Evidence for Tm2+→Tm3+ energy transfer in Tm-doped BaCl2 for potential use in opto-electronic devices

Abstract

The energy transfer from Tm2+ to Tm3+, which has not yet been reported before, has now been observed for the first time. It was found that orthorhombic BaCl2:Tm2+,Tm3+ with the PbCl2 cotunnite structure shows the luminescence properties to enable Tm2+→Tm3+ energy transfer. Evaluation of the luminescence properties of BaCl2:Tm2+,Tm3+ in detail and other Tm2+/Tm3+-activated phosphors in general makes clear that the conditions for Tm2+→Tm3+ energy transfer are a strong overlap of the Tm2+ spin-allowed 4f125d1→4f13 emission with Tm3+ 3H6→3F3 or 3H6→3H4 (4f12→4f12) excitations or overlap of the Tm2+ spin-forbidden 4f125d1→4f13 emission with Tm3+ 3H6→3H4 (4f12→4f12) excitation, resulting in both cases in interconfigurational transitions, while the Tm2+ spin-allowed 4f125d1→4f13 emission should not overlap with the Tm2+ spin-forbidden 4f13→4f125d1 excitation.

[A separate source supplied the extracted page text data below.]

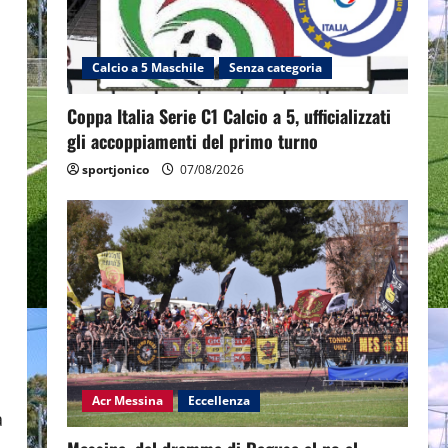
Calcio a 5 Maschile
Senza categoria
Coppa Italia Serie C1 Calcio a 5, ufficializzati
gli accoppiamenti del primo turno
sportjonico
07/08/2026
Acr Messina
Eccellenza
a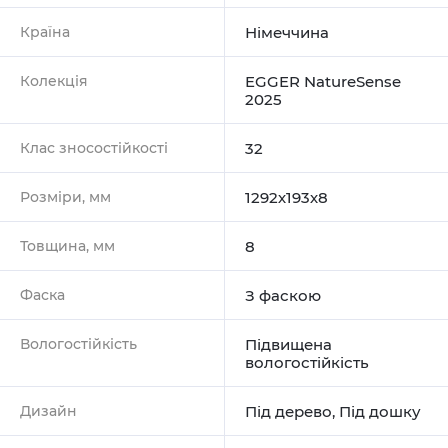
Країна
Німеччина
Колекція
EGGER NatureSense
2025
Клас зносостійкості
32
Розміри, мм
1292х193х8
Товщина, мм
8
Фаска
З фаскою
Вологостійкість
Підвищена
вологостійкість
Дизайн
Під дерево
,
Під дошку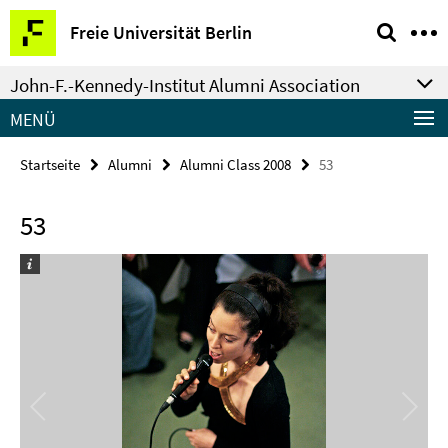
Springe
Service-
Freie Universität Berlin
direkt
Navigation
zu
John-F.-Kennedy-Institut Alumni Association
Inhalt
MENÜ
Startseite
Alumni
Alumni Class 2008
53
53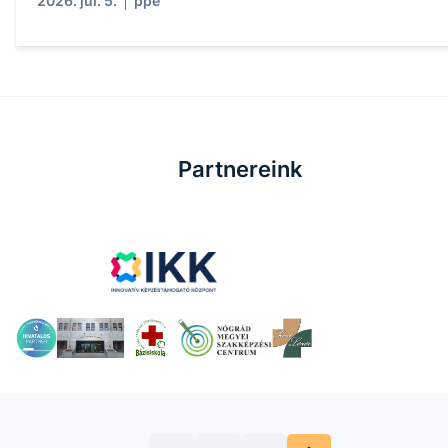
2026. júl. 5.
ppe
Partnereink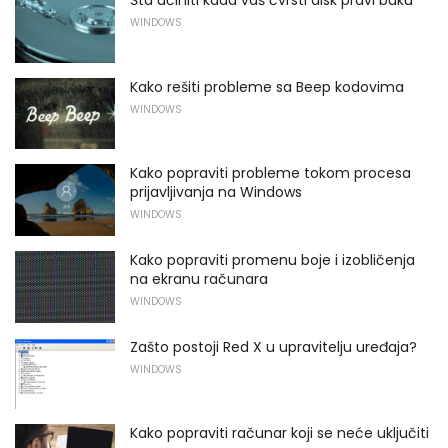
Šta učiniti kada vaš čvrsti disk pravi buku
WINDOWS
Kako rešiti probleme sa Beep kodovima
WINDOWS
Kako popraviti probleme tokom procesa
prijavljivanja na Windows
WINDOWS
Kako popraviti promenu boje i izobličenja
na ekranu računara
WINDOWS
Zašto postoji Red X u upravitelju uređaja?
WINDOWS
Kako popraviti računar koji se neće uključiti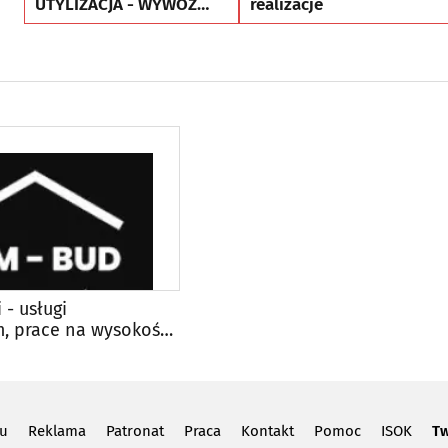
UTYLIZACJA - WYWÓZ
realizacje
MEBLI RTV AGD
 - usługi
, prace na wysokości,
ewacji
lu
Reklama
Patronat
Praca
Kontakt
Pomoc
ISOK
Tw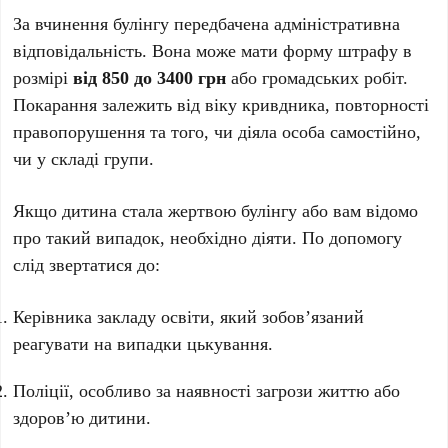
За вчинення булінгу передбачена адміністративна
відповідальність. Вона може мати форму штрафу в
розмірі
від 850 до 3400 грн
або громадських робіт.
Покарання залежить від віку кривдника, повторності
правопорушення та того, чи діяла особа самостійно,
чи у складі групи.
Якщо дитина стала жертвою булінгу або вам відомо
про такий випадок, необхідно діяти. По допомогу
слід звертатися до:
Керівника закладу освіти, який зобов’язаний
реагувати на випадки цькування.
Поліції, особливо за наявності загрози життю або
здоров’ю дитини.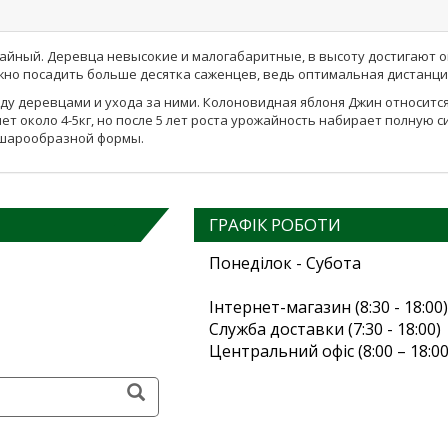
жайный. Деревца невысокие и малогабаритные, в высоту достигают ок
жно посадить больше десятка саженцев, ведь оптимальная дистанци
у деревцами и ухода за ними. Колоновидная яблоня Джин относится 
яет около 4-5кг, но после 5 лет роста урожайность набирает полную 
а шарообразной формы.
ГРАФІК РОБОТИ
Понеділок - Субота
Інтернет-магазин (8:30 - 18:00)
Служба доставки (7:30 - 18:00)
Центральний офіс (8:00 – 18:00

In addition, the Tm2+-Tm3+ distance has to be small, preferably for a high Tm2+ concentration to increase the absorption of excitation radiation in combination with a low Tm3+ concentration in order to avoid concentration quenching of the luminescence. Finally, implications of Tm2+→Tm3+ energy transfer for applications such as luminescent solar concentrators are discussed.